When scale economy compromises quality

Quality

Using the same parts for different models of cars, and for different brands in the case of auto groups, is definitely an intelligent solution for cost containment and the allocation of fixed costs on a larger number of vehicles, besides the reduction of merchandise in stock by adopting a just in time production system.

But sometimes this industrial logic was adopted too hastily and without a careful analysis of the consequences. Today there are still cars with brake problems and car owners who complain of low braking power in their cars or overheating brakes resulting in the deformation and bothersome vibration of the pedal when braking.

Some cases can definitely be due to an overly “sporty” use of the car; however I don’t believe that 100% of the complaints are due to the driver’s behaviour.
This situation could be resolved with a slight oversizing of the brake disk for “base” models for example, which in terms of costs would only minimally influence the final cost of the product; if the costs sustained to resolve certain planning “defects” are considered then there would definitely be a significant savings, much greater than that obtained by undersizing.

Even the often used “carry-over”, the use of parts from previous models installed in new products, which definitely allows for a reduction of fixed and production costs, if adopted in an overly excessive manner leads to quality problems and performance/safety problems. Sometimes, unfortunately, the scale economy prevails over technical choices and often leads to questionable product quality.
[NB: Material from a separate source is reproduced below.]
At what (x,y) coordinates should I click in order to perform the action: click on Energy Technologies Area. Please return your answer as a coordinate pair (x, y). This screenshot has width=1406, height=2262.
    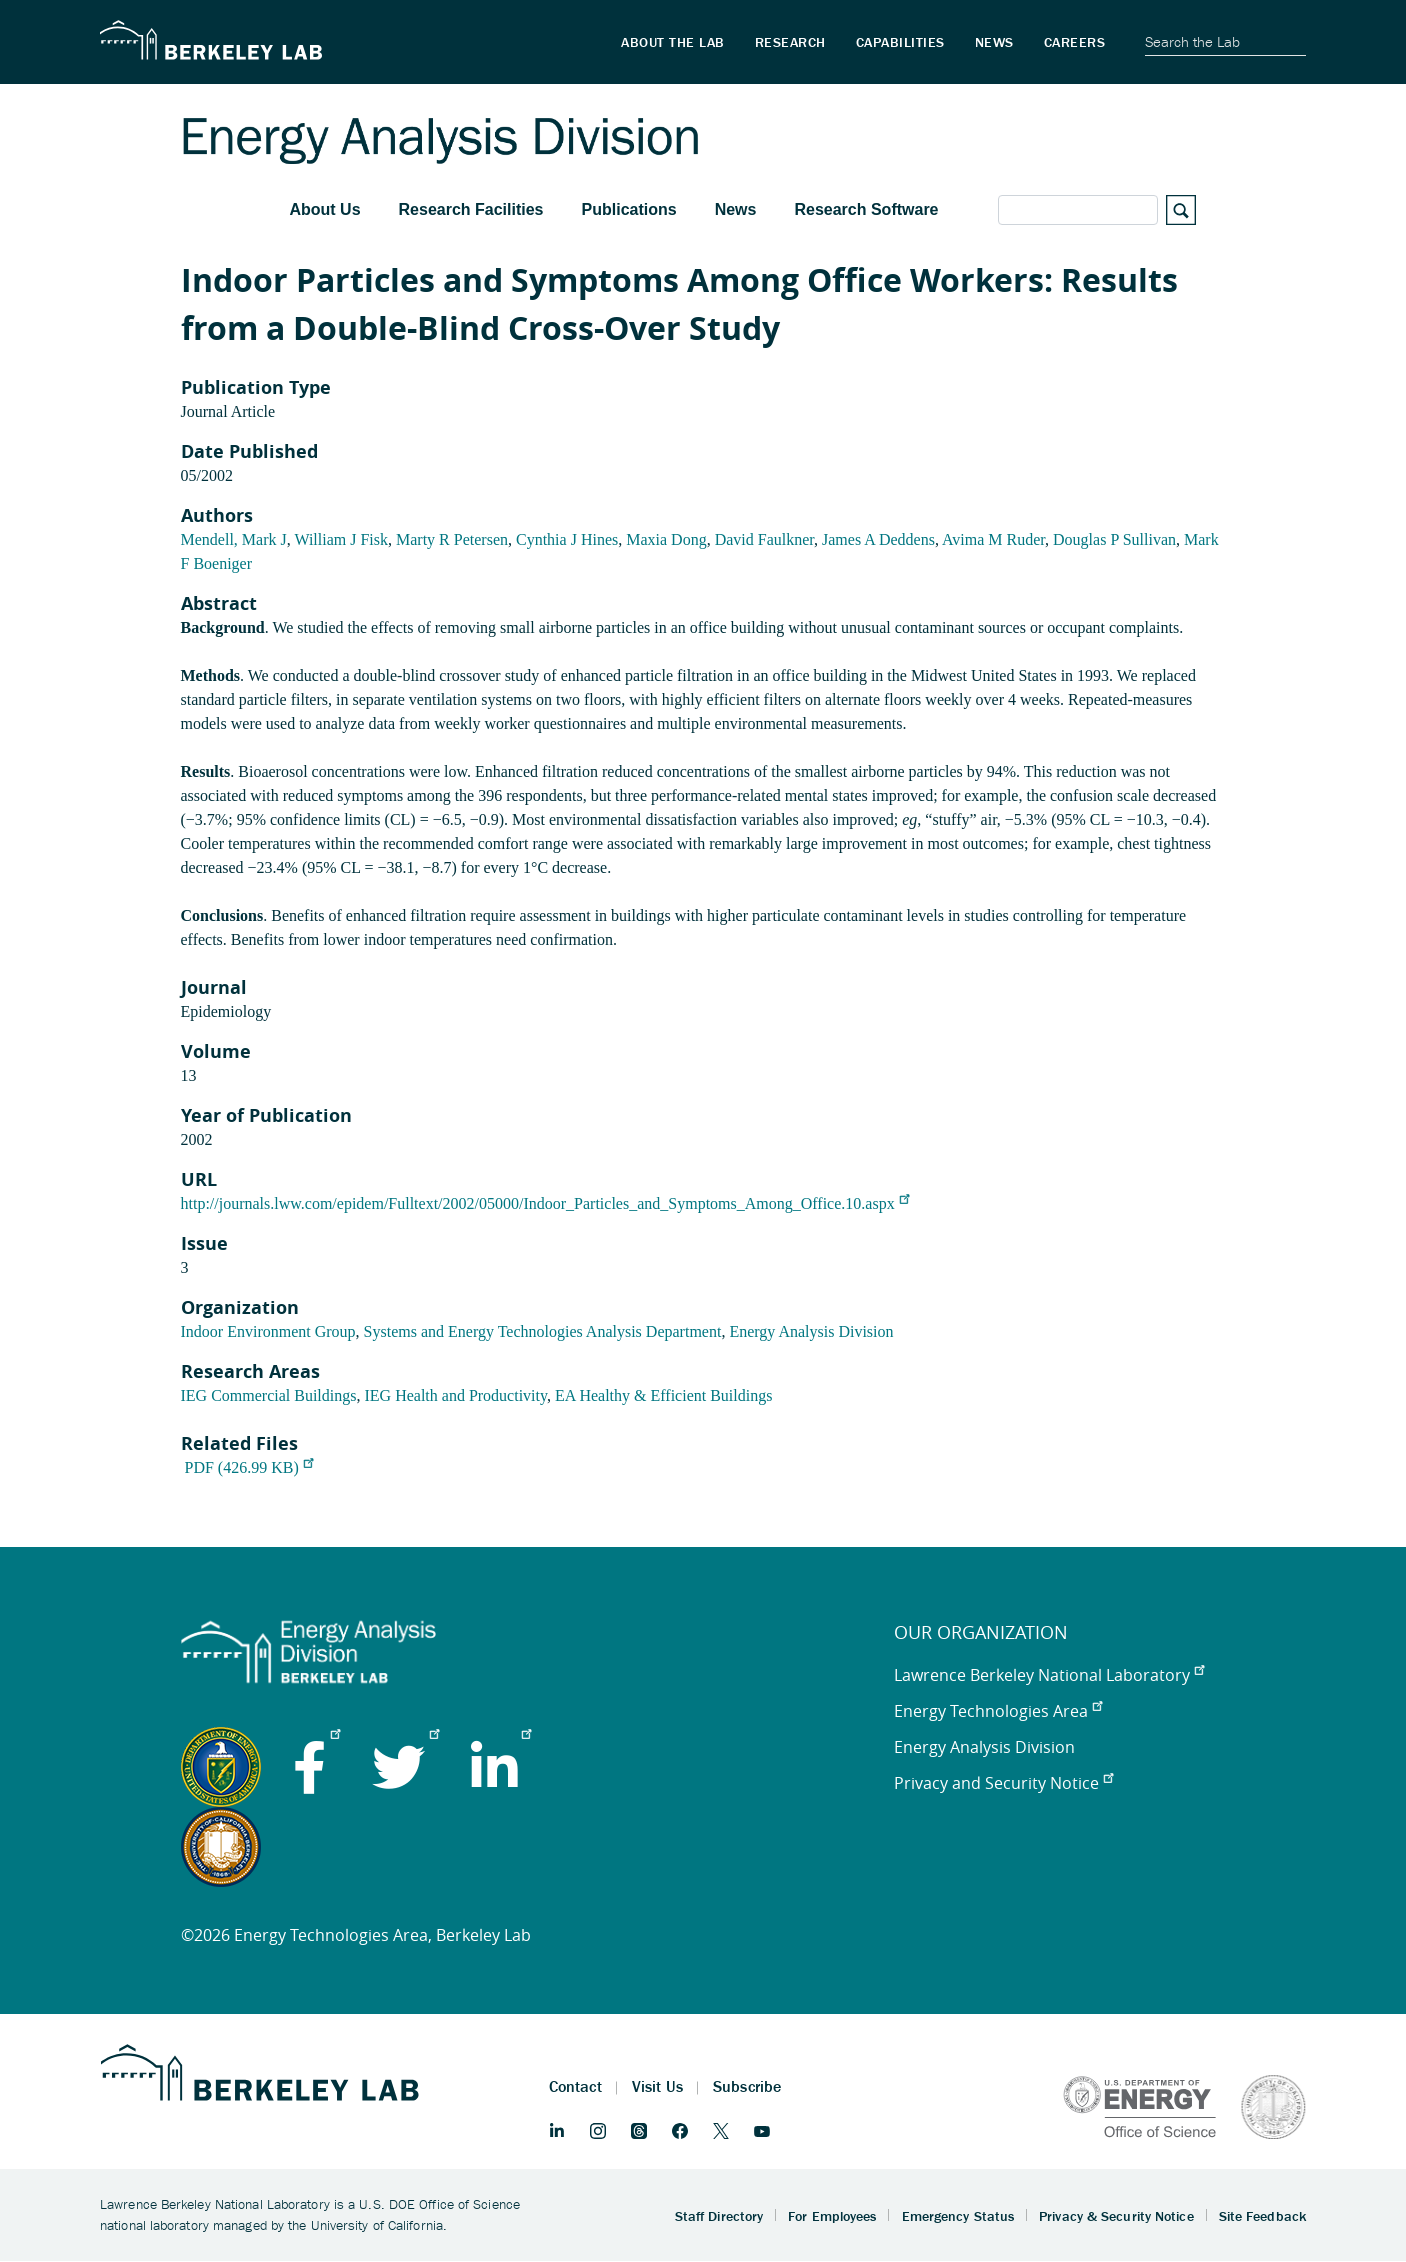     Looking at the image, I should click on (998, 1711).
It is unacceptable when car companies, even when recognising the problem, don’t substitute the part that is under warranty.
In some cases, because they changed many parts and realised the cost of the operation and in others because recognition of the defect comes after the legal guarantee is expired and the customer is not informed that he is eligible for a replacement.

To name only a few examples, in the first case, Audi brake problems in the early 2000s, in the second case, failure of the injectors for VW (about €800 apiece) that is occurring today.
Just the other day the owner of a Passat told me that he had to change the injectors in his car for the second time and it was done under warranty.
He, however, had already changed them some time before and let the dealer know. He was told that the company just now recognised the product defect so those who had already changed them could do nothing! In my opinion, this is truly incredible!

Even more disturbing is the fact that many times the same identical piece, sold however under two different brands but by the same car group, have two different list prices. The case of Citroen and Peugeot, for example, where the same mechanical and body part pieces used by models of both brands have different prices depending upon whether they are sold for one brand or the other.
The distribution of parts however seems to be the same for both Citroen and Peugeot and is operated by GEFCO Italia S.p.A.

What is the point of scale economy in these cases?

(Often unfortunately, in the case of the customer who complains about a brake vibration problem, the company policy is to not recognize the warranty even though they are aware of the problem. Then my last point has no meaning. The logic applied in this case is that the car has a problem and a problem recognized by the company, but since we’ve had too many so far, the part is no longer under warranty! So, due to mistakes made during the planning phase, the end customer is always the loser.